At the sound of the voice, I stop mid-stride and whip around to see a woman near the reception desk with her head c****d and her hands on her hips. Her hair, up in a bun that puts mine to shame, is so glossy it looks shellacked. Her eyes take me in from head to toe before she offers a tight smile. A smile that quickly fades when I take a step back.
She drops her arms and shakes her head like a schoolteacher reprimanding an unruly student. The bun doesn’t budge.
I take a few more steps back, pressing my messenger bag tightly against my leg.
“Can I help you?” she repeats, louder this time and with none of the clipped politeness of her first inquiry.
We stare at each other until I turn and speed-walk down the hallway, checking the nameplates of each door I pass.
“Excuse me!” She’s yelling, and now her voice sounds more MMA than MBA.
At the last door at the end of the hallway, I finally see his name. I grab the door’s cold metal handle and fling it open, the Bun hot on my heels.
“You can’t go in there” is the last thing I hear before I close the door behind me and lean against it to hold her off.
I turn to address the man I’ve just broken a few trespassing laws to confront, but instead of the cold, hard eyes of a corporate bigwig, I’m greeted by an unoccupied leather chair behind a wide, glass-topped desk. The desk is pristine, empty except for a laptop, a box of tissues, and a stack of papers held down by a large stone paperweight.
The door handle turns behind me, and I move just in time for the Bun to come stumbling in. I’m about to interrogate her about Eubanks when I hear someone clear his throat.

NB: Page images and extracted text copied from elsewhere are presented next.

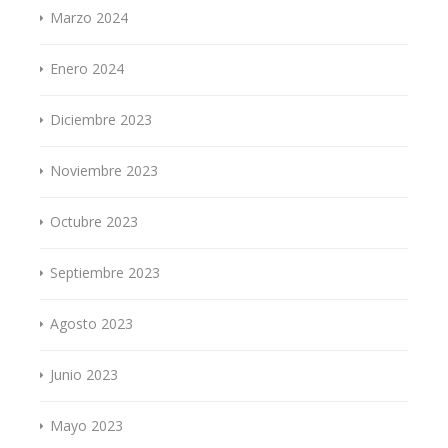
Marzo 2024
Enero 2024
Diciembre 2023
Noviembre 2023
Octubre 2023
Septiembre 2023
Agosto 2023
Junio 2023
Mayo 2023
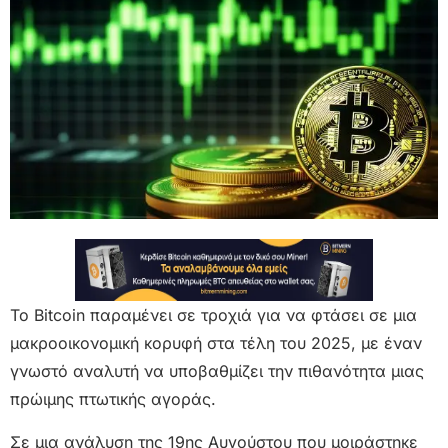
Το Bitcoin παραμένει σε τροχιά για να φτάσει σε μια
μακροοικονομική κορυφή στα τέλη του 2025, με έναν
γνωστό αναλυτή να υποβαθμίζει την πιθανότητα μιας
πρώιμης πτωτικής αγοράς.
Σε μια ανάλυση της 19ης Αυγούστου που μοιράστηκε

He’s standing in the far corner of the large office looking out the floor-to-ceiling windows. He doesn’t even turn to acknowledge us.
“Mr. Eubanks, I tried—” the Bun begins.
“It’s okay, Melissa,” he says, still facing the window.
That voice.
My body reacts before my mind has a chance to. Even though I’m still sweating from running, the hairs on my arms rise in goose bumps. I swear my heart stalls before it sputters to life again, pounding in my chest, and in my ears, and in my head.
When I hear him say, “Ms. Spalding and I are acquainted,” my mind catches up with my body, and I know.
I haven’t heard that voice in seven years, but I know.
“Oh my God,” I say, squeezing my eyes shut. When I open them, he is behind the desk staring at me. His face looks older, the jaw wider, the green eyes impossibly greener. But it’s still his face. It’s Christopher Bellamy, and seven years ago he broke my heart into a million little pieces.